Work item – Nothing but the lines from the one with "Identify the location of Zyxel" through the last line of the data should be restated, each word for word.

:: Records for the exercise ::

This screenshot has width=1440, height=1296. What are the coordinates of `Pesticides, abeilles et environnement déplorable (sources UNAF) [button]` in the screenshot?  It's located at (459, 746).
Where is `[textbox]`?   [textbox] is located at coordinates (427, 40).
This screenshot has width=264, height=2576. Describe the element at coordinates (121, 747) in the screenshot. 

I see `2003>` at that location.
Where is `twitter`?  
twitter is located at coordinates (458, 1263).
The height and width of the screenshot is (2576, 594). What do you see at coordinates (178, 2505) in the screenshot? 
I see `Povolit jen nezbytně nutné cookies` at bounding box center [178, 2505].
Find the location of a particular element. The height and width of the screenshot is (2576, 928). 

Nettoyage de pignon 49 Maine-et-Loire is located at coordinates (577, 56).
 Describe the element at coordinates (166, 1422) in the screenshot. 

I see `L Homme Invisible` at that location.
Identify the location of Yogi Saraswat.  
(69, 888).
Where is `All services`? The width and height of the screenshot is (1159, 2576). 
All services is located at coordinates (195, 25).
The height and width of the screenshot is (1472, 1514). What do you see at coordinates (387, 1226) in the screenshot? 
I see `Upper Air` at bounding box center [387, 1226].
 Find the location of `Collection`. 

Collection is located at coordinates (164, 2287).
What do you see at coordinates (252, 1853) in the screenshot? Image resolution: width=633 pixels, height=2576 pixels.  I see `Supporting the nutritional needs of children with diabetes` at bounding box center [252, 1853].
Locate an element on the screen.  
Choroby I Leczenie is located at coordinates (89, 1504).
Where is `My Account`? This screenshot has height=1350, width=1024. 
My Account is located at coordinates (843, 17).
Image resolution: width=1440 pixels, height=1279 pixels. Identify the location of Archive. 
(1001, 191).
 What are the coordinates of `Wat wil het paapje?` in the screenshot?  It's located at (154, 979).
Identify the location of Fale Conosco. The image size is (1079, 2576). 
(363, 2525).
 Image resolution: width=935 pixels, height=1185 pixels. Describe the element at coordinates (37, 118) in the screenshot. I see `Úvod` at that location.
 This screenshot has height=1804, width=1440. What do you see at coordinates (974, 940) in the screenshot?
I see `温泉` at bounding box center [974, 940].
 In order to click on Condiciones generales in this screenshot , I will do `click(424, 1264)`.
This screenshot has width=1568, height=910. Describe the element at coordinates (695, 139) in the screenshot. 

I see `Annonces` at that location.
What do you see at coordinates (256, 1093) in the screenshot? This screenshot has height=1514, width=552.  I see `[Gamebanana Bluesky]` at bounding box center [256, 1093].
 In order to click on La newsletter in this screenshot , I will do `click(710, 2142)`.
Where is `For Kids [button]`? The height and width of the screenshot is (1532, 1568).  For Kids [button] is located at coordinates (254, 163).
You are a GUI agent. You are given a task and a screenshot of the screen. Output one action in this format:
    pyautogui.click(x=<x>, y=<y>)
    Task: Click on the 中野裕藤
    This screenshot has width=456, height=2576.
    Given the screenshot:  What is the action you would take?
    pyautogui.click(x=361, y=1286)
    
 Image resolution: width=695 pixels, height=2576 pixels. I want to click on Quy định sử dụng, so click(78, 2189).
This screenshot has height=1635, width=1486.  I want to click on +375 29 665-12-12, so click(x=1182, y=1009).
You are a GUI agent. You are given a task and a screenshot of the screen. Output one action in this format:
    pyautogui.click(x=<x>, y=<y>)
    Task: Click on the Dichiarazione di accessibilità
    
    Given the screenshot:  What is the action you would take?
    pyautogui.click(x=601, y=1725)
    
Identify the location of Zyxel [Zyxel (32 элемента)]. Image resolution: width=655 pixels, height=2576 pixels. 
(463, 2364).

:::

Output –
Identify the location of Zyxel [Zyxel (32 элемента)]. Image resolution: width=655 pixels, height=2576 pixels. 
(463, 2364).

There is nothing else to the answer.